Manufacturing plants being reshuffled, disruption to global supply chain and livelihood of individuals affected are a result of the infamous trade war between the United States and China since 2018. While the phase one deal has been agreed in early Jan 2020 after numerous rounds of negotiation, the slowdown in economic activities and after effects has prompted companies way before to search for alternatives in bid to maintain their profit margins amidst the chaos. This is where Vietnam, a country in South East Asia commonly known for its rich culture and diversity has emerged as the big winner in this episode between these two economic powerhouse, and here’s why.

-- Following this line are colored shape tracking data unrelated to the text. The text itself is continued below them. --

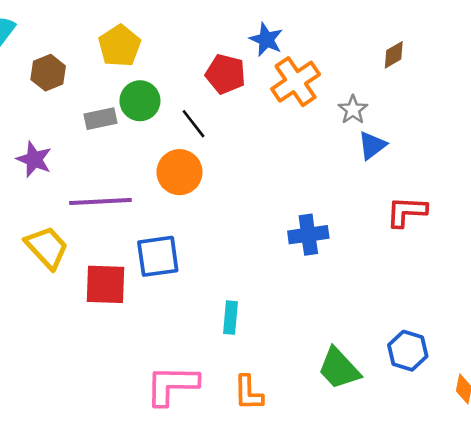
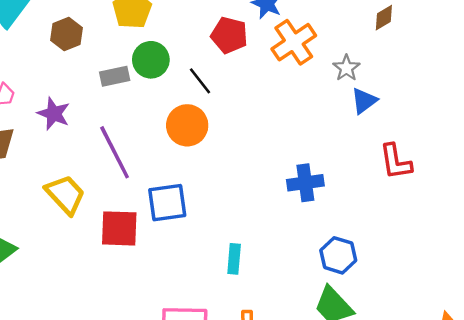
purple line: (100, 201) -> (115, 152), turned 66
red L-shape: (406, 212) -> (396, 162), turned -102
blue hexagon: (408, 351) -> (338, 255), moved

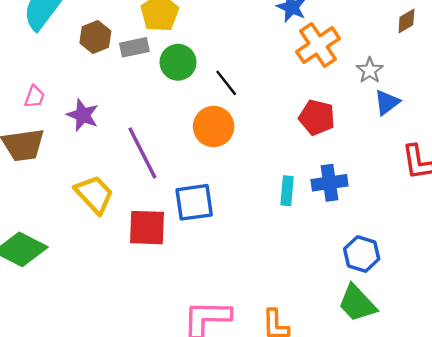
red pentagon: (229, 35) -> (317, 117), moved
gray rectangle: (115, 76) -> (134, 47), moved
cyan rectangle: (234, 259) -> (287, 191), moved

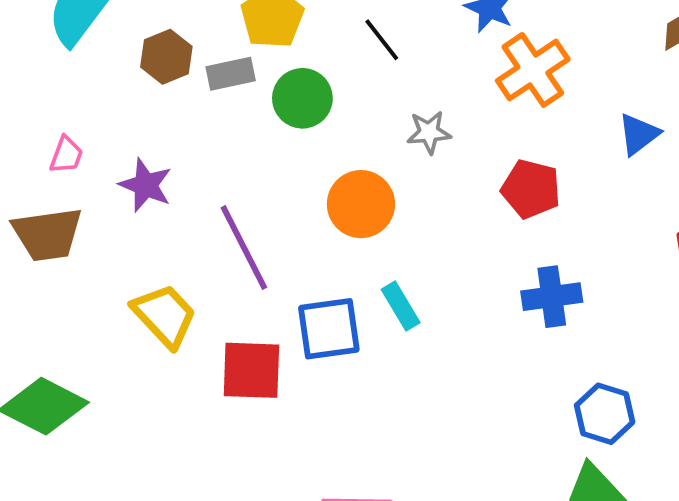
gray star: (370, 70) -> (429, 132), moved, turned 30
black line: (226, 83) -> (382, 40), moved
blue triangle: (387, 102) -> (639, 134), moved
cyan rectangle: (287, 191) -> (401, 306), moved, turned -36

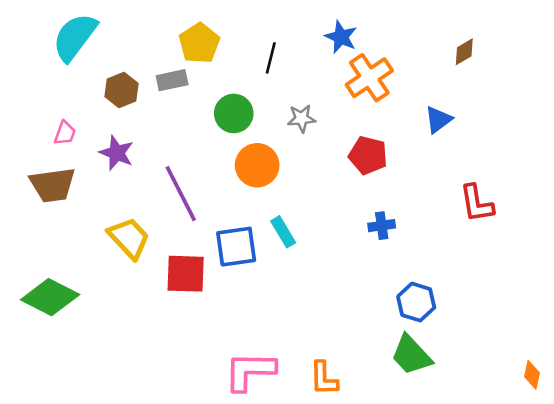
black line: (382, 40) -> (271, 58), turned 52
brown hexagon: (166, 57) -> (122, 90), moved
green circle: (302, 98) -> (234, 113), moved
blue cross: (552, 297) -> (382, 226), size x0.7

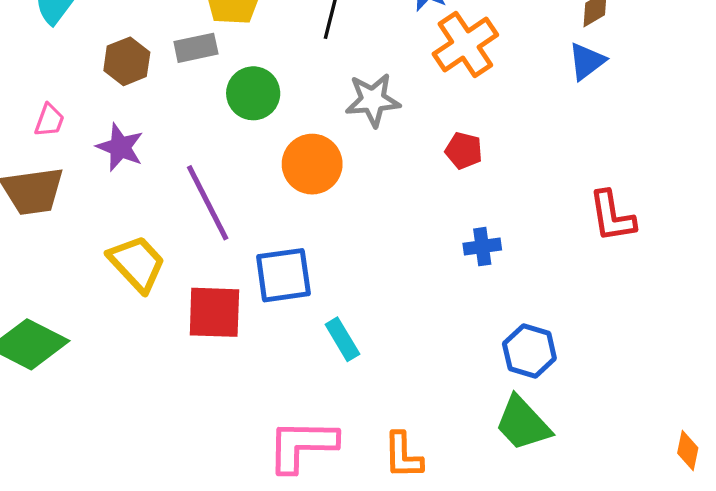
green circle: (234, 113) -> (253, 93), moved
gray star: (302, 118) -> (373, 100), size x1.4
blue triangle: (438, 120) -> (587, 61), moved
red pentagon: (368, 155) -> (464, 151), size x0.7
cyan rectangle: (283, 232) -> (342, 339), moved

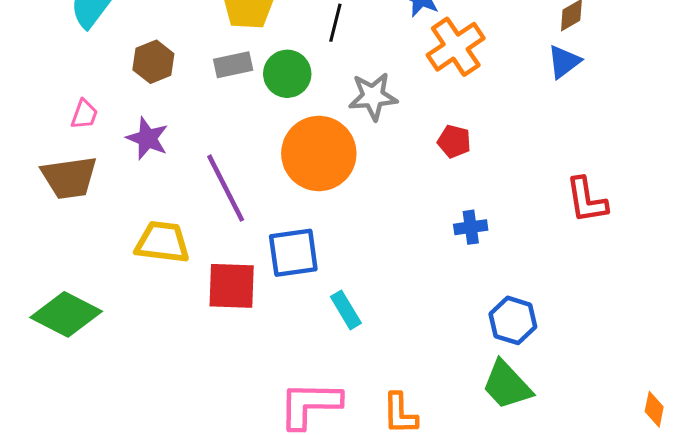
gray rectangle: (196, 48) -> (233, 65), moved
green circle: (253, 93) -> (287, 74), moved
orange circle: (312, 164) -> (319, 153), size x1.4
yellow trapezoid: (137, 263) -> (162, 242), turned -40

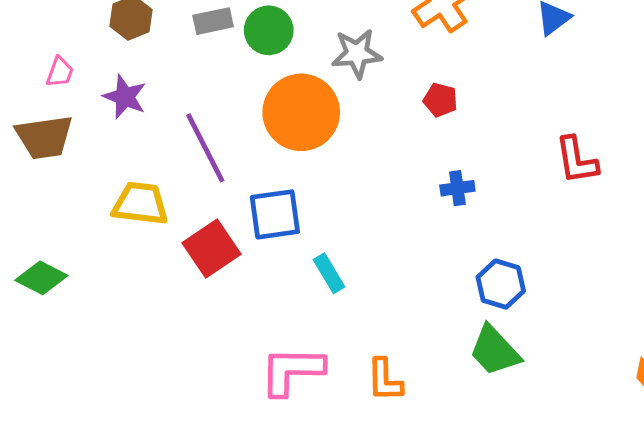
red square: (232, 286) -> (211, 248), turned -36
green diamond: (66, 314) -> (41, 278), size x0.7

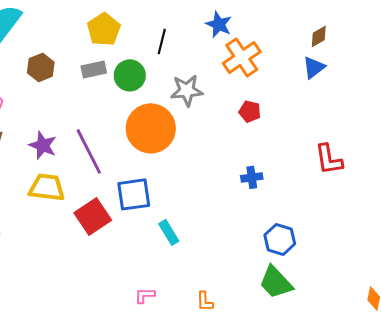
purple star: (125, 97) -> (43, 145), moved
red pentagon: (440, 100) -> (250, 111), moved
pink L-shape: (292, 371) -> (145, 295), size x0.5
orange L-shape: (385, 380) -> (205, 301), size x0.7

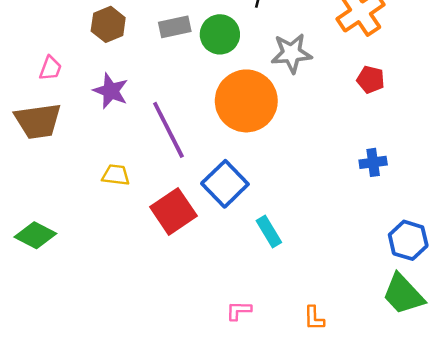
purple star: (43, 145) -> (111, 91), moved
yellow trapezoid: (47, 187) -> (116, 175), size x0.6
blue square: (134, 194) -> (225, 184), turned -36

Don’t put your eggs in one basket.

A key fundamental lesson about investment is to decrease unwanted risks and the remedy is to diversify one’s portfolio to prevent over reliance on a particular sector. Likewise for manufacturing companies that suffered the unprecedented tariffs due to export location has prompted them to look abroad. By having one of the most competitive labor rate below US$3 per hour compared to China and Mexico, the attractive man-hours has pitted the home of Halong Bay at the forefront of the relocation race. With lower overheads in the books, companies may stand to recover the losses due to tariff incurred previously and build on from there onward.

Labor costs per hour for China, Vietnam, Mexico from 2016 to 2020 (C) Statista

The closer you are to danger the farther you are from harm.

With close proximity to their biggest manufacturing rivals – China, Vietnam is well-placed in terms of bridging the ASEAN market and East Asia supply chain requirements. This not only help goods and services to be traded faster or maintain like it used to as companies relocate away from China. Companies also enjoy the ease of doing business in Vietnam as they were ranked 69 in 2018, particularly improving on their credit accessibility and tax payment functions.


While Vietnam is reaping the benefits from the trade war, there is an ongoing concern to which the country’s infrastructure capacity is nearing its limit, especially on their ports. It is up to Vietnam’s government now to restructure the country developments to cope with the surging demands before their basket gets overwhelmed too.